(Problem requirements)
Each entry below is to be returned exactly, with any pictures left out.

(Dataset)
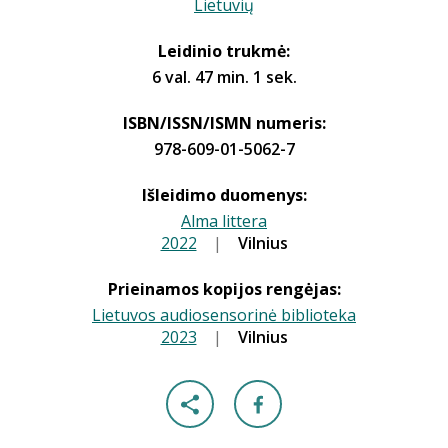
Lietuvių
Leidinio trukmė:
6 val. 47 min. 1 sek.
ISBN/ISSN/ISMN numeris:
978-609-01-5062-7
Išleidimo duomenys:
Alma littera
2022
|
|
Vilnius
Prieinamos kopijos rengėjas:
Lietuvos audiosensorinė biblioteka
2023
|
|
Vilnius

(Result of the exercise)
Lietuvių
Leidinio trukmė:
6 val. 47 min. 1 sek.
ISBN/ISSN/ISMN numeris:
978-609-01-5062-7
Išleidimo duomenys:
Alma littera
2022
|
|
Vilnius
Prieinamos kopijos rengėjas:
Lietuvos audiosensorinė biblioteka
2023
|
|
Vilnius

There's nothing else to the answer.